Shang-Chi

Simu Liu stars in “Shang-Chi and the Legend of the Ten Rings.”

I, and millions of other fans, like nothing better on a hot summer day than to go into the cool darkness of the local theater and watch a stupendous epic, preferably a Marvel Comics epic. Now that the mouse has devoured Marvel (like so much else) we will see a Disney version of a Marvel epic. This time the collaboration between Marvel and Disney produces a film that we can celebrate.

“Shang-Chi and the Legend of the Ten Rings” has a comic book as its point of origin, a story with Chinese characters. “Shang-Chi and the Legend of the Ten Rings,” the movie has Chinese-ish people associated with it, that is western people with China in their background somewhere.

Canadian actor Simon Lin plays the lead role. His character is the scion of an ancient Chinese family with special powers. The more famous of his supporting actors include New Yorker Awkwafina and the former Miss Malaysia and now well-established actress, Michelle Yeoh. Yeoh played in the startling and successful film “Crouching Tiger, Hidden Dragon,” among many other roles.

Lucky writer/director Destin Daniel Cretton had the pleasure to be born in Maui. He also has Chinese ancestry in his gene pool. He has directed and written other, much smaller but well-regarded films but this is his first time out in a huge production. He has David Callaham as a co-writer. Callaham comes from Fresno, Calif., a third-generation Chinese-American.
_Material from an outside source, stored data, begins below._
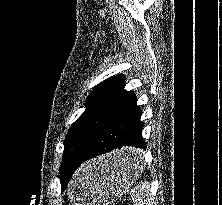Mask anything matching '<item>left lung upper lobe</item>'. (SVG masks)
I'll use <instances>...</instances> for the list:
<instances>
[{
	"label": "left lung upper lobe",
	"mask_w": 222,
	"mask_h": 205,
	"mask_svg": "<svg viewBox=\"0 0 222 205\" xmlns=\"http://www.w3.org/2000/svg\"><path fill=\"white\" fill-rule=\"evenodd\" d=\"M125 78L111 77L95 88L86 100V110L72 124L64 141V153L60 168L61 186L70 180V160L82 158L89 151L107 116L125 94Z\"/></svg>",
	"instance_id": "1"
}]
</instances>
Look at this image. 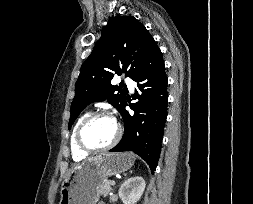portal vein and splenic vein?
<instances>
[{
    "label": "portal vein and splenic vein",
    "mask_w": 253,
    "mask_h": 204,
    "mask_svg": "<svg viewBox=\"0 0 253 204\" xmlns=\"http://www.w3.org/2000/svg\"><path fill=\"white\" fill-rule=\"evenodd\" d=\"M110 184L112 185V186H114L115 185V181H110Z\"/></svg>",
    "instance_id": "1"
}]
</instances>
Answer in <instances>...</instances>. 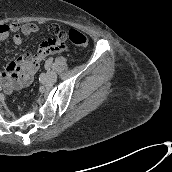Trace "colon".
<instances>
[{
    "label": "colon",
    "instance_id": "obj_1",
    "mask_svg": "<svg viewBox=\"0 0 172 172\" xmlns=\"http://www.w3.org/2000/svg\"><path fill=\"white\" fill-rule=\"evenodd\" d=\"M49 30L53 35L56 36V38L54 40H56L58 42L63 41L64 36L61 33L60 29L50 28ZM25 31H27V28L25 29ZM67 37L73 44H75L76 46H79V47H84L88 43V40L85 37V35H83L81 32L74 30V29H72L68 32Z\"/></svg>",
    "mask_w": 172,
    "mask_h": 172
}]
</instances>
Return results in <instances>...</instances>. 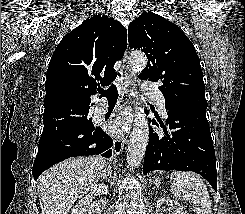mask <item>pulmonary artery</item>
I'll return each instance as SVG.
<instances>
[{
	"instance_id": "obj_1",
	"label": "pulmonary artery",
	"mask_w": 245,
	"mask_h": 214,
	"mask_svg": "<svg viewBox=\"0 0 245 214\" xmlns=\"http://www.w3.org/2000/svg\"><path fill=\"white\" fill-rule=\"evenodd\" d=\"M141 89L144 95L152 98L156 102L161 114L163 116H166L167 112L165 109V99L163 94L157 89V87L152 82L144 81L141 85ZM106 109L107 105L105 103H100L96 106L95 114L97 116L102 115L106 111Z\"/></svg>"
}]
</instances>
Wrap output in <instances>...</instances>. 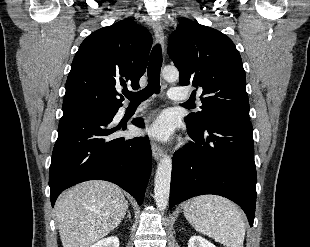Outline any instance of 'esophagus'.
<instances>
[{"instance_id":"1","label":"esophagus","mask_w":310,"mask_h":247,"mask_svg":"<svg viewBox=\"0 0 310 247\" xmlns=\"http://www.w3.org/2000/svg\"><path fill=\"white\" fill-rule=\"evenodd\" d=\"M153 31H154V34H155V38L156 40L161 44L163 45V42H164V32H163V27L161 25L160 22L158 21H155L153 23ZM151 150H152V155H153V158L158 161L160 159V157L162 156L163 154V151H162V148L157 144L155 143L154 141L151 143Z\"/></svg>"}]
</instances>
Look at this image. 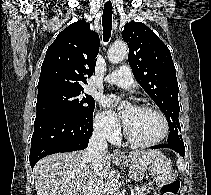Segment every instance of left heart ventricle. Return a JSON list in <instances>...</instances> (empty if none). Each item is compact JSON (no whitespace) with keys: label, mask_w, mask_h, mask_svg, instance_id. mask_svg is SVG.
Listing matches in <instances>:
<instances>
[{"label":"left heart ventricle","mask_w":211,"mask_h":195,"mask_svg":"<svg viewBox=\"0 0 211 195\" xmlns=\"http://www.w3.org/2000/svg\"><path fill=\"white\" fill-rule=\"evenodd\" d=\"M125 124L130 134L139 141L149 142L158 139L163 133L160 116L147 110L129 108L125 111Z\"/></svg>","instance_id":"obj_1"}]
</instances>
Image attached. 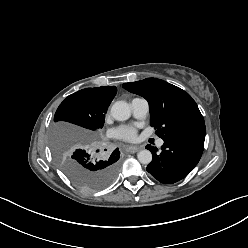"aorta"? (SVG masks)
I'll list each match as a JSON object with an SVG mask.
<instances>
[{"mask_svg": "<svg viewBox=\"0 0 248 248\" xmlns=\"http://www.w3.org/2000/svg\"><path fill=\"white\" fill-rule=\"evenodd\" d=\"M111 115L117 121H125L131 116V108L125 101H116L111 107ZM137 158L142 164H149L152 161V154L144 149L138 152Z\"/></svg>", "mask_w": 248, "mask_h": 248, "instance_id": "762f6f07", "label": "aorta"}]
</instances>
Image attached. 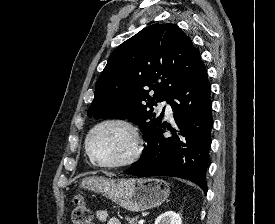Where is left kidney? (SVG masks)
Wrapping results in <instances>:
<instances>
[{
	"label": "left kidney",
	"mask_w": 275,
	"mask_h": 224,
	"mask_svg": "<svg viewBox=\"0 0 275 224\" xmlns=\"http://www.w3.org/2000/svg\"><path fill=\"white\" fill-rule=\"evenodd\" d=\"M154 224H182V219L174 211H166L157 217Z\"/></svg>",
	"instance_id": "left-kidney-1"
}]
</instances>
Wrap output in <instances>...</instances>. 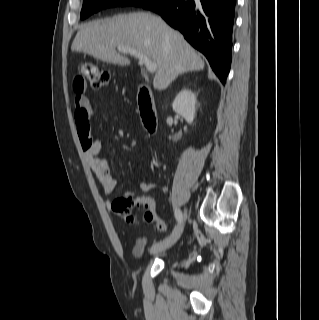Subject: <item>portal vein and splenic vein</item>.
I'll use <instances>...</instances> for the list:
<instances>
[{
  "mask_svg": "<svg viewBox=\"0 0 319 320\" xmlns=\"http://www.w3.org/2000/svg\"><path fill=\"white\" fill-rule=\"evenodd\" d=\"M117 48L121 53L130 54V55H133L136 58H138L140 63H142L146 66V69L148 72L154 73L157 70V64L155 62L151 61V59H149L144 54L138 52L136 49H133V48L127 47V46H118Z\"/></svg>",
  "mask_w": 319,
  "mask_h": 320,
  "instance_id": "18ae733b",
  "label": "portal vein and splenic vein"
}]
</instances>
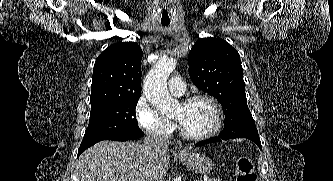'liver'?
<instances>
[{
	"mask_svg": "<svg viewBox=\"0 0 333 181\" xmlns=\"http://www.w3.org/2000/svg\"><path fill=\"white\" fill-rule=\"evenodd\" d=\"M169 162L167 149L154 158L144 144L101 141L80 156L79 181H148L154 170L166 176Z\"/></svg>",
	"mask_w": 333,
	"mask_h": 181,
	"instance_id": "obj_1",
	"label": "liver"
}]
</instances>
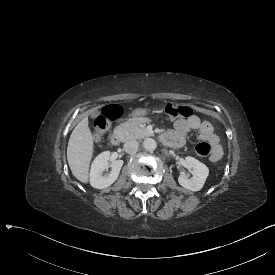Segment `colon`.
Wrapping results in <instances>:
<instances>
[{
  "label": "colon",
  "mask_w": 275,
  "mask_h": 275,
  "mask_svg": "<svg viewBox=\"0 0 275 275\" xmlns=\"http://www.w3.org/2000/svg\"><path fill=\"white\" fill-rule=\"evenodd\" d=\"M165 112L170 121L181 118L186 119L192 115L190 107L179 103H167ZM122 116V107L120 105H109L97 117L93 137L95 141H101L106 133L110 122L119 119ZM195 152L200 157H207L211 152V145L207 141H200L195 145Z\"/></svg>",
  "instance_id": "colon-1"
}]
</instances>
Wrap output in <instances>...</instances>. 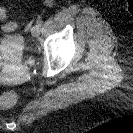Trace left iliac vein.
I'll return each mask as SVG.
<instances>
[{
  "mask_svg": "<svg viewBox=\"0 0 133 133\" xmlns=\"http://www.w3.org/2000/svg\"><path fill=\"white\" fill-rule=\"evenodd\" d=\"M31 33L33 36H38L40 34V26L35 25L31 29Z\"/></svg>",
  "mask_w": 133,
  "mask_h": 133,
  "instance_id": "1",
  "label": "left iliac vein"
}]
</instances>
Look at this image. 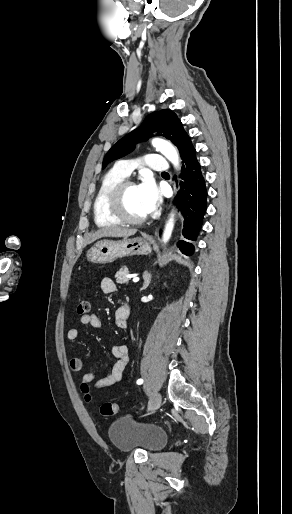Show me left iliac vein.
<instances>
[{
    "label": "left iliac vein",
    "instance_id": "obj_1",
    "mask_svg": "<svg viewBox=\"0 0 292 514\" xmlns=\"http://www.w3.org/2000/svg\"><path fill=\"white\" fill-rule=\"evenodd\" d=\"M161 401H162L161 394L160 393H155L153 395V398L149 402L148 413L151 414V413L155 412L160 407Z\"/></svg>",
    "mask_w": 292,
    "mask_h": 514
}]
</instances>
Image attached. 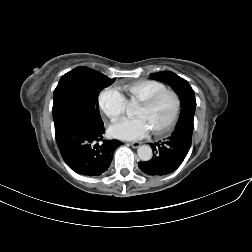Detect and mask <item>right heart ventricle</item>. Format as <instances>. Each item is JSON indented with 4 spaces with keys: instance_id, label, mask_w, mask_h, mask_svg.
Segmentation results:
<instances>
[{
    "instance_id": "1",
    "label": "right heart ventricle",
    "mask_w": 252,
    "mask_h": 252,
    "mask_svg": "<svg viewBox=\"0 0 252 252\" xmlns=\"http://www.w3.org/2000/svg\"><path fill=\"white\" fill-rule=\"evenodd\" d=\"M167 87L155 80H141L122 86V89L132 100L141 102L152 94L166 89Z\"/></svg>"
}]
</instances>
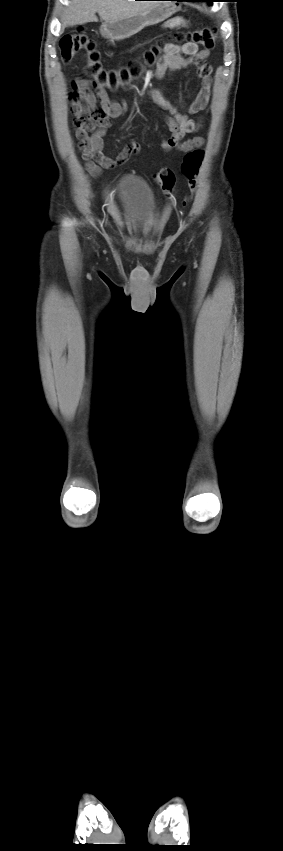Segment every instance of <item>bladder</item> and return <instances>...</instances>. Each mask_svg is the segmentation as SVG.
I'll list each match as a JSON object with an SVG mask.
<instances>
[{
  "label": "bladder",
  "mask_w": 283,
  "mask_h": 851,
  "mask_svg": "<svg viewBox=\"0 0 283 851\" xmlns=\"http://www.w3.org/2000/svg\"><path fill=\"white\" fill-rule=\"evenodd\" d=\"M116 197L128 229L133 234L145 235L156 204L150 186L137 176L125 175L116 185Z\"/></svg>",
  "instance_id": "obj_1"
}]
</instances>
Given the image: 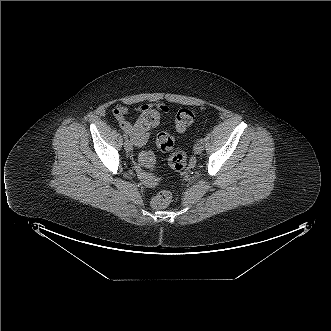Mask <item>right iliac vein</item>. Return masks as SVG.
Returning a JSON list of instances; mask_svg holds the SVG:
<instances>
[{"instance_id": "1", "label": "right iliac vein", "mask_w": 331, "mask_h": 331, "mask_svg": "<svg viewBox=\"0 0 331 331\" xmlns=\"http://www.w3.org/2000/svg\"><path fill=\"white\" fill-rule=\"evenodd\" d=\"M124 148L126 151H131L133 149L132 143L129 140L124 142Z\"/></svg>"}]
</instances>
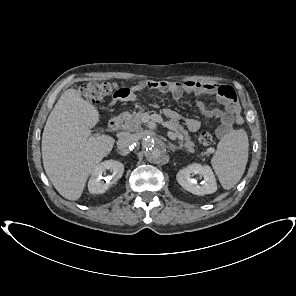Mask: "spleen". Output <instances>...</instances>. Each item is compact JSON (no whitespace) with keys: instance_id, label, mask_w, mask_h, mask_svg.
<instances>
[{"instance_id":"3e777b00","label":"spleen","mask_w":296,"mask_h":296,"mask_svg":"<svg viewBox=\"0 0 296 296\" xmlns=\"http://www.w3.org/2000/svg\"><path fill=\"white\" fill-rule=\"evenodd\" d=\"M248 150V136L244 129H231L220 139L211 164L224 189L233 188L242 178Z\"/></svg>"}]
</instances>
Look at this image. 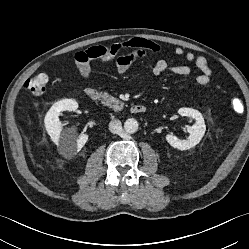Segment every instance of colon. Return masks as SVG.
I'll return each mask as SVG.
<instances>
[{"label":"colon","instance_id":"obj_1","mask_svg":"<svg viewBox=\"0 0 249 249\" xmlns=\"http://www.w3.org/2000/svg\"><path fill=\"white\" fill-rule=\"evenodd\" d=\"M121 50L119 45H113L110 48H105L101 52L93 51L91 58L110 60L114 58ZM48 83V77L44 73H39L26 82V88L33 94L40 95L45 92ZM230 107L236 114H240L244 110V103L241 98L233 96L230 99Z\"/></svg>","mask_w":249,"mask_h":249}]
</instances>
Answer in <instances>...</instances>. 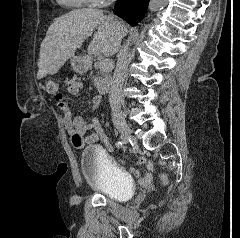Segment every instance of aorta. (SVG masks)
<instances>
[{
    "label": "aorta",
    "mask_w": 240,
    "mask_h": 238,
    "mask_svg": "<svg viewBox=\"0 0 240 238\" xmlns=\"http://www.w3.org/2000/svg\"><path fill=\"white\" fill-rule=\"evenodd\" d=\"M167 0H150L149 3V10L150 11H158L159 9H161L162 7L165 6Z\"/></svg>",
    "instance_id": "1"
}]
</instances>
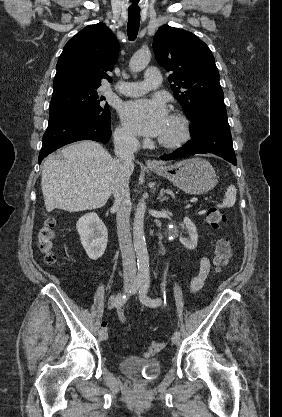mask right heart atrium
<instances>
[{
	"mask_svg": "<svg viewBox=\"0 0 282 417\" xmlns=\"http://www.w3.org/2000/svg\"><path fill=\"white\" fill-rule=\"evenodd\" d=\"M116 142L120 147L134 150L137 146L135 137L125 128L119 127L115 133Z\"/></svg>",
	"mask_w": 282,
	"mask_h": 417,
	"instance_id": "right-heart-atrium-1",
	"label": "right heart atrium"
}]
</instances>
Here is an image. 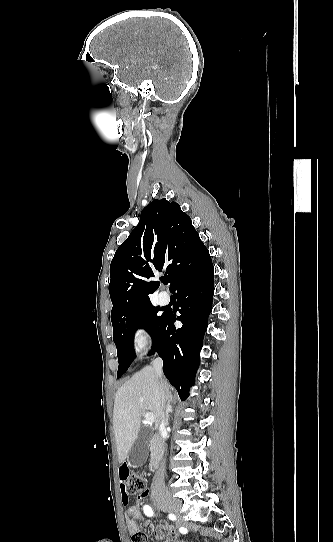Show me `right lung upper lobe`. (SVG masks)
I'll list each match as a JSON object with an SVG mask.
<instances>
[{"instance_id": "right-lung-upper-lobe-1", "label": "right lung upper lobe", "mask_w": 333, "mask_h": 542, "mask_svg": "<svg viewBox=\"0 0 333 542\" xmlns=\"http://www.w3.org/2000/svg\"><path fill=\"white\" fill-rule=\"evenodd\" d=\"M198 240L190 217L176 202L156 199L146 206L110 265L111 320L151 303L149 295L159 286L148 281L153 271L165 270L171 286L177 252Z\"/></svg>"}]
</instances>
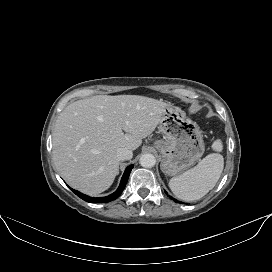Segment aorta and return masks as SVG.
<instances>
[{
  "mask_svg": "<svg viewBox=\"0 0 272 272\" xmlns=\"http://www.w3.org/2000/svg\"><path fill=\"white\" fill-rule=\"evenodd\" d=\"M140 165L145 168H151L156 164V158L151 153H146L140 157Z\"/></svg>",
  "mask_w": 272,
  "mask_h": 272,
  "instance_id": "762f6f07",
  "label": "aorta"
}]
</instances>
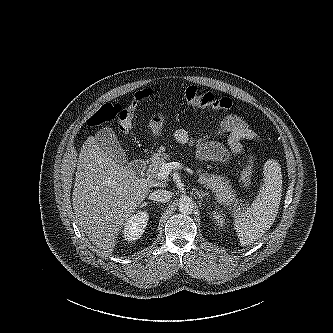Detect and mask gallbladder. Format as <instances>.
I'll list each match as a JSON object with an SVG mask.
<instances>
[{
    "instance_id": "gallbladder-1",
    "label": "gallbladder",
    "mask_w": 333,
    "mask_h": 333,
    "mask_svg": "<svg viewBox=\"0 0 333 333\" xmlns=\"http://www.w3.org/2000/svg\"><path fill=\"white\" fill-rule=\"evenodd\" d=\"M96 141L102 150L121 164L128 163V156L111 128H102L96 134Z\"/></svg>"
}]
</instances>
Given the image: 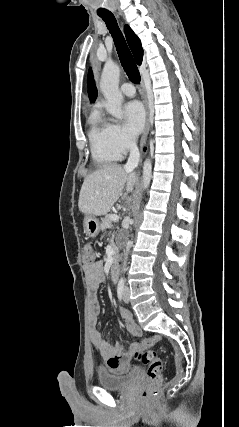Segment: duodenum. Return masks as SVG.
Listing matches in <instances>:
<instances>
[{
    "label": "duodenum",
    "mask_w": 239,
    "mask_h": 427,
    "mask_svg": "<svg viewBox=\"0 0 239 427\" xmlns=\"http://www.w3.org/2000/svg\"><path fill=\"white\" fill-rule=\"evenodd\" d=\"M120 266L118 260L115 258L111 265V276L114 281L119 278Z\"/></svg>",
    "instance_id": "1"
}]
</instances>
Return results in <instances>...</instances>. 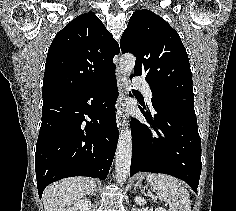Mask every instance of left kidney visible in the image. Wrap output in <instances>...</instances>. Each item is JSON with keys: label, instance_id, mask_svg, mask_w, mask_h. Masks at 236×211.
<instances>
[{"label": "left kidney", "instance_id": "5707ae66", "mask_svg": "<svg viewBox=\"0 0 236 211\" xmlns=\"http://www.w3.org/2000/svg\"><path fill=\"white\" fill-rule=\"evenodd\" d=\"M135 202L139 205V206H143L146 204V200L144 198H142L141 196H136L135 197ZM155 211H166V209H164L163 207H158L155 209Z\"/></svg>", "mask_w": 236, "mask_h": 211}]
</instances>
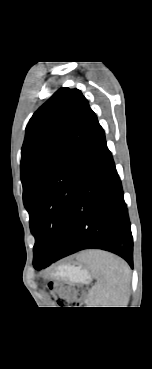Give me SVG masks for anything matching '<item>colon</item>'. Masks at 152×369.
<instances>
[{
    "label": "colon",
    "instance_id": "1",
    "mask_svg": "<svg viewBox=\"0 0 152 369\" xmlns=\"http://www.w3.org/2000/svg\"><path fill=\"white\" fill-rule=\"evenodd\" d=\"M49 291L58 306L78 304L85 296L84 289L73 284L51 283Z\"/></svg>",
    "mask_w": 152,
    "mask_h": 369
}]
</instances>
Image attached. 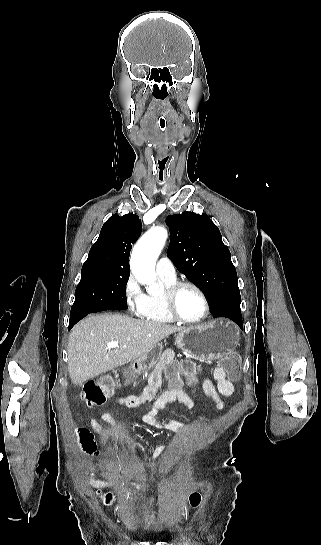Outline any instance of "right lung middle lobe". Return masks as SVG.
<instances>
[{
	"instance_id": "1",
	"label": "right lung middle lobe",
	"mask_w": 321,
	"mask_h": 545,
	"mask_svg": "<svg viewBox=\"0 0 321 545\" xmlns=\"http://www.w3.org/2000/svg\"><path fill=\"white\" fill-rule=\"evenodd\" d=\"M129 275L130 272H114L100 268L82 269L70 316L109 310L117 302L125 301Z\"/></svg>"
}]
</instances>
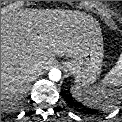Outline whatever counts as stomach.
<instances>
[{
  "label": "stomach",
  "mask_w": 122,
  "mask_h": 122,
  "mask_svg": "<svg viewBox=\"0 0 122 122\" xmlns=\"http://www.w3.org/2000/svg\"><path fill=\"white\" fill-rule=\"evenodd\" d=\"M103 58L102 45L94 43L72 60L63 61L61 66L65 72L73 75L76 87H87L93 84L100 75Z\"/></svg>",
  "instance_id": "1"
}]
</instances>
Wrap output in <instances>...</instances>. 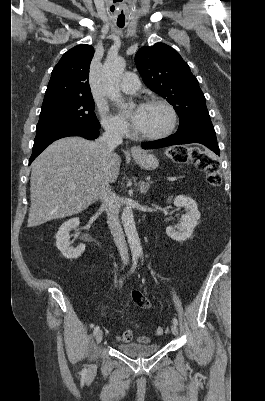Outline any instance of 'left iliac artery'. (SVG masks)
Returning a JSON list of instances; mask_svg holds the SVG:
<instances>
[{"mask_svg":"<svg viewBox=\"0 0 265 401\" xmlns=\"http://www.w3.org/2000/svg\"><path fill=\"white\" fill-rule=\"evenodd\" d=\"M173 323L176 324V325L178 324L177 318H175V317L173 318Z\"/></svg>","mask_w":265,"mask_h":401,"instance_id":"44dca946","label":"left iliac artery"}]
</instances>
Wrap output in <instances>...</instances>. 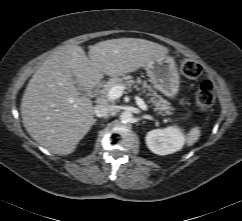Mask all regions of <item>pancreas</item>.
Here are the masks:
<instances>
[{"instance_id": "cf45deb5", "label": "pancreas", "mask_w": 242, "mask_h": 221, "mask_svg": "<svg viewBox=\"0 0 242 221\" xmlns=\"http://www.w3.org/2000/svg\"><path fill=\"white\" fill-rule=\"evenodd\" d=\"M142 84L143 92L145 93V97L147 99V102L150 103L152 106H154V111H158V114H165V115H172L175 110L172 106H170V103L162 98L158 93L152 89L149 85L146 84V82H142L140 79L135 81L131 76H124L122 78L113 77L108 82H106L104 85H102V89L100 90V96L105 101L114 102V100H111L108 98V92L109 90L116 86L120 85L123 86L125 89L131 90L132 88H135L139 90L137 84Z\"/></svg>"}]
</instances>
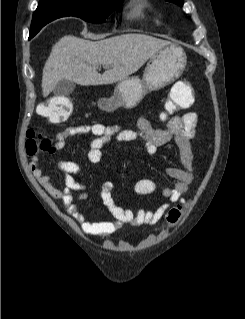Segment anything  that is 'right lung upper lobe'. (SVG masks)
<instances>
[{"instance_id": "cb5924a9", "label": "right lung upper lobe", "mask_w": 245, "mask_h": 319, "mask_svg": "<svg viewBox=\"0 0 245 319\" xmlns=\"http://www.w3.org/2000/svg\"><path fill=\"white\" fill-rule=\"evenodd\" d=\"M55 1L66 0H40L36 11L33 14L34 20L38 25L31 24L30 35L34 36L48 22L59 18L56 13L57 7L53 4Z\"/></svg>"}]
</instances>
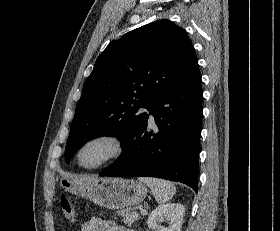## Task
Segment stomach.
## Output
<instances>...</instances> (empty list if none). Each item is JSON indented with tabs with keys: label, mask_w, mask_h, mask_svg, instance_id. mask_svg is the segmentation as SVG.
<instances>
[{
	"label": "stomach",
	"mask_w": 280,
	"mask_h": 231,
	"mask_svg": "<svg viewBox=\"0 0 280 231\" xmlns=\"http://www.w3.org/2000/svg\"><path fill=\"white\" fill-rule=\"evenodd\" d=\"M60 187L69 193L87 197L97 205L108 209H122L143 201L147 187L134 179L122 177H84V175H62Z\"/></svg>",
	"instance_id": "stomach-1"
}]
</instances>
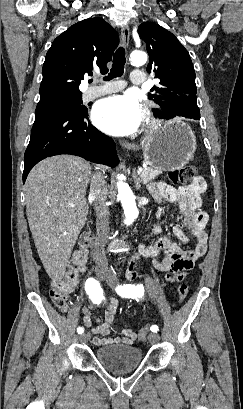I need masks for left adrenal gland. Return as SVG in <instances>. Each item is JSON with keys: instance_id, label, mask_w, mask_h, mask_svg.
Here are the masks:
<instances>
[{"instance_id": "left-adrenal-gland-1", "label": "left adrenal gland", "mask_w": 243, "mask_h": 409, "mask_svg": "<svg viewBox=\"0 0 243 409\" xmlns=\"http://www.w3.org/2000/svg\"><path fill=\"white\" fill-rule=\"evenodd\" d=\"M133 177H134V182H135V187H136V189H137V190H140V188H141V180H140V178L135 174V172H134Z\"/></svg>"}]
</instances>
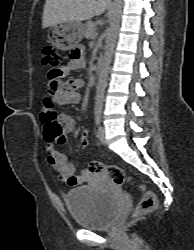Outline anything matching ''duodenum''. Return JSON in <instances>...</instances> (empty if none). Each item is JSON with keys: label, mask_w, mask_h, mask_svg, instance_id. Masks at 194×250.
<instances>
[{"label": "duodenum", "mask_w": 194, "mask_h": 250, "mask_svg": "<svg viewBox=\"0 0 194 250\" xmlns=\"http://www.w3.org/2000/svg\"><path fill=\"white\" fill-rule=\"evenodd\" d=\"M102 64H103V60H102V58H99L96 62V65H95V69H94L95 74H98L101 71Z\"/></svg>", "instance_id": "obj_1"}]
</instances>
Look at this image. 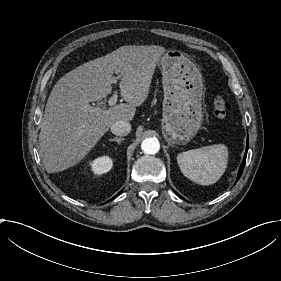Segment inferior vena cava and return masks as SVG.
<instances>
[{"instance_id":"1","label":"inferior vena cava","mask_w":281,"mask_h":281,"mask_svg":"<svg viewBox=\"0 0 281 281\" xmlns=\"http://www.w3.org/2000/svg\"><path fill=\"white\" fill-rule=\"evenodd\" d=\"M131 131V124L126 121H117L111 126V132L114 135L118 136H126Z\"/></svg>"}]
</instances>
He wrote the scripts for “Doom,” “Zombieland: Double Tap,” and “Wonder Woman 1984.” Callaham stands out from the crowd with a height of six feet and seven inches.

But what a glorious movie these people have made. It has everything you would want, including a titanic battle between dragons. We get humor from comic Awkwafina and heroism from all and sundry. We get a complex tale of familial love and loss. We get deep Chinese magic and very well-choreographed martial arts battles, plenty of them. We get a new dimension to travel to and a villain who gobbles up the souls of his victims.

All of this is done with the polish that we have come to expect from Disney and the fast violence and humor that the best of the Marvel films bring to us. I left the theater happier than when I entered it.

Disney/Marvel allowed a hefty $150 million for the production of this PG-13 movie. The four saw blade film runs for a whopping 2 hours and 12 minutes.

Also featured is 77-year-old Ben Kingsley, Benedict Wong and the voice of Tim Roth. Stay until the last of the credits, you will be pleased. Brie Larson has a cameo as Captain Marvel.